*WHAT THE TASK REQUIRES*. For the listing below, show each line that includes the string "ámul".
┌──
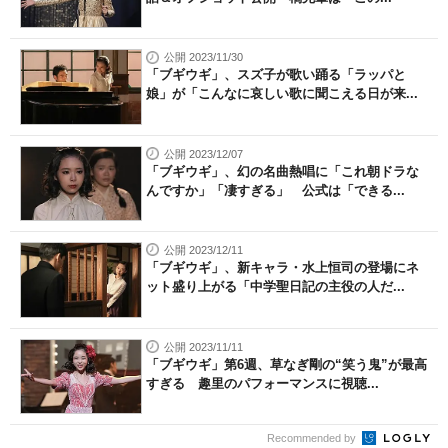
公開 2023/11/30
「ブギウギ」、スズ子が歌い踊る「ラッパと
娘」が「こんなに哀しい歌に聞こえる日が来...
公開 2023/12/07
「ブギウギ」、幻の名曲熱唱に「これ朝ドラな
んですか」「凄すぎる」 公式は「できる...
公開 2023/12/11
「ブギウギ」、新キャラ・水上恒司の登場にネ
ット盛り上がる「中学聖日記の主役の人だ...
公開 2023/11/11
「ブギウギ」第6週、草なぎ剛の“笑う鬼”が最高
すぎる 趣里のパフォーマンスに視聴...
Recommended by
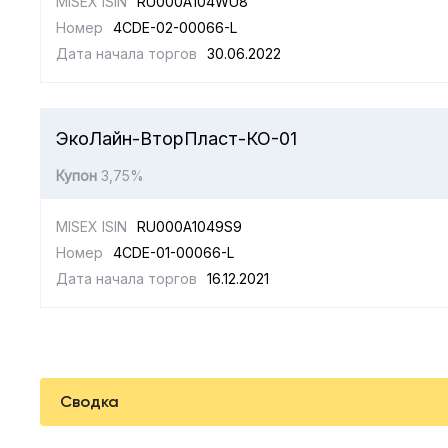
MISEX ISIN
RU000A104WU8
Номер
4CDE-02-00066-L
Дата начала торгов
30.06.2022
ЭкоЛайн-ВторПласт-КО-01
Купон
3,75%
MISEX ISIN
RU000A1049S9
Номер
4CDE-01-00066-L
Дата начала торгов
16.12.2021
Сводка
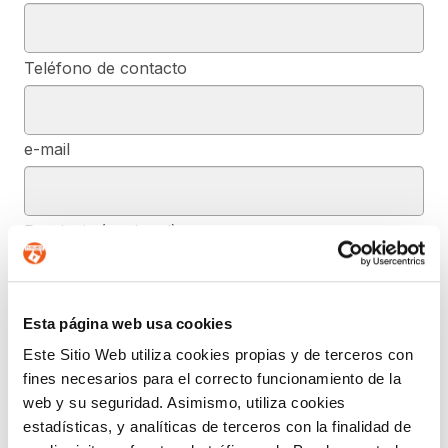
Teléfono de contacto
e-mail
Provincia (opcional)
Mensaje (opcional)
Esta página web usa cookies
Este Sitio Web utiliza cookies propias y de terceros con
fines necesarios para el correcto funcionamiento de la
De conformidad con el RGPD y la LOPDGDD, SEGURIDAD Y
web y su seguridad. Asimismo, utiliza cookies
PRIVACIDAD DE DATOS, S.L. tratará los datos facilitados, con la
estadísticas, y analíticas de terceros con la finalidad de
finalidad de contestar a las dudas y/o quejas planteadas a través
└──
┌──
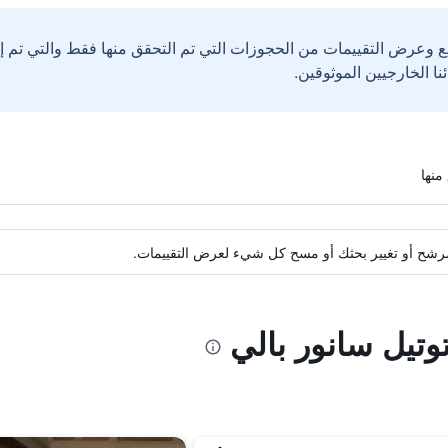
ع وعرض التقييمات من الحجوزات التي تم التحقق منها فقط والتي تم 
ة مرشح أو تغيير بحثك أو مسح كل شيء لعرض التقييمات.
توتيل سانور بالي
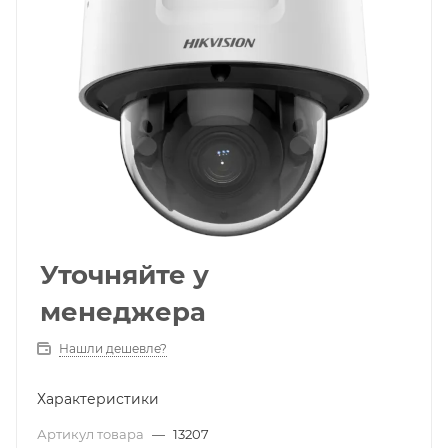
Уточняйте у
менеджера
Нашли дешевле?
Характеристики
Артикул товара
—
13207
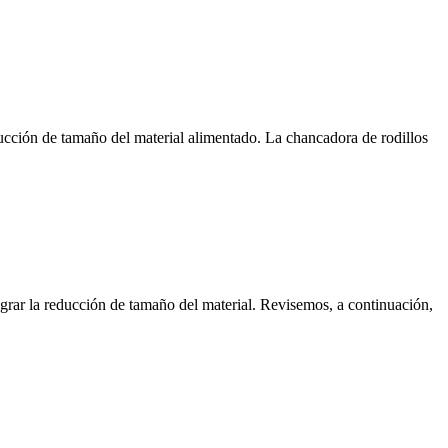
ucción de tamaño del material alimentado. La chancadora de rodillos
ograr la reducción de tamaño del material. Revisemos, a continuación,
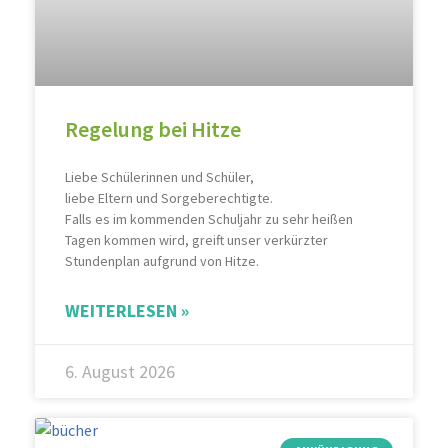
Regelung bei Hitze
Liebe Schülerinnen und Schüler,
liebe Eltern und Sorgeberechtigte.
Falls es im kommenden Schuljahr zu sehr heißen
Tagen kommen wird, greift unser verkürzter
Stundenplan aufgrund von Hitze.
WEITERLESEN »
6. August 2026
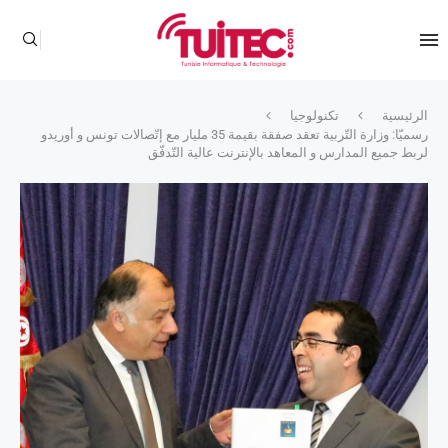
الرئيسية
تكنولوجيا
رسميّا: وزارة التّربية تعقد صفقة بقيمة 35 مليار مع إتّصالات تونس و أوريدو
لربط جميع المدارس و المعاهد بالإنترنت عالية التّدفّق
└──
┌──
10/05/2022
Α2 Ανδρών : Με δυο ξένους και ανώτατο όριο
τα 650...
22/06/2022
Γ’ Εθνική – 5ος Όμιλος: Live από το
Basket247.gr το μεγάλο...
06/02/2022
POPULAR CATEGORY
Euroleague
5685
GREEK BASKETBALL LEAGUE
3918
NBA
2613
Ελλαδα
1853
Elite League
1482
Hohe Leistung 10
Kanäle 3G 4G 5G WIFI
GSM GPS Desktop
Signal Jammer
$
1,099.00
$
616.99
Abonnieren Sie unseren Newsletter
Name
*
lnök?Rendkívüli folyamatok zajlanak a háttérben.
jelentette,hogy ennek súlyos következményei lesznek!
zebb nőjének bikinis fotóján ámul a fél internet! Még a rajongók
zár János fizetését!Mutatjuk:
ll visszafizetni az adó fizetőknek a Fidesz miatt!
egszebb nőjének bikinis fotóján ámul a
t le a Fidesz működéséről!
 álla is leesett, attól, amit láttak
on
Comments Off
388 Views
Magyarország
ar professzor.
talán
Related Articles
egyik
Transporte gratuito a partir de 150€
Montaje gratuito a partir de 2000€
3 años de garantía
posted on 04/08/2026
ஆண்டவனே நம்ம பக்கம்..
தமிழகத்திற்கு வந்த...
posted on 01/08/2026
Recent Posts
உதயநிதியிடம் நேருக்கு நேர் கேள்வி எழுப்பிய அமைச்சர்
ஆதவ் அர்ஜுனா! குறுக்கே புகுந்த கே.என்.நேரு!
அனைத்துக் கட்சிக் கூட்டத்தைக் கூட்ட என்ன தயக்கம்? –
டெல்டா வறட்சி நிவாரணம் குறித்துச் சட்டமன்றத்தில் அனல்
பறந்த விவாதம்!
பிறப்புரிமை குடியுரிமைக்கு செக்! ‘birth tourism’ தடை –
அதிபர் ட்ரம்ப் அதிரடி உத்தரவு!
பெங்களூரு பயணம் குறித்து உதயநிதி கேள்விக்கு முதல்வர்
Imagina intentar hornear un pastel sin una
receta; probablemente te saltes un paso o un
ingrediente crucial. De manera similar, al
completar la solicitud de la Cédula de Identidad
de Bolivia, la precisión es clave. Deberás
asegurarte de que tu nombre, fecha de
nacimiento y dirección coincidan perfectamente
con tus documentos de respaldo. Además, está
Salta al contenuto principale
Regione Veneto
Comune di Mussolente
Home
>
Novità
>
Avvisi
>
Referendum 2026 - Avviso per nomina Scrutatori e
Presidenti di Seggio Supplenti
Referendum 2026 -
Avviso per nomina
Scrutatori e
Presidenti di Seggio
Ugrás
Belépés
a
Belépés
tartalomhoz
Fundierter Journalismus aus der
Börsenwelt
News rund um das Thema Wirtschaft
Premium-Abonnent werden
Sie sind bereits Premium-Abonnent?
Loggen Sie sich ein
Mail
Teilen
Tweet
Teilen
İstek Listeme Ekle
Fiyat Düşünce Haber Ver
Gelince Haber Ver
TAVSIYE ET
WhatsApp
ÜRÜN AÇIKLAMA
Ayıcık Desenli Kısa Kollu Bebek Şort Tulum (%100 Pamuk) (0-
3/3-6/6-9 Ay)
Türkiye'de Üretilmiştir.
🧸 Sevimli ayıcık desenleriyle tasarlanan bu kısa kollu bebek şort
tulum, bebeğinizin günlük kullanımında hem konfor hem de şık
└──
*EXERCISE RESPONSE*.
zebb nőjének bikinis fotóján ámul a fél internet! Még a rajongók
egszebb nőjének bikinis fotóján ámul a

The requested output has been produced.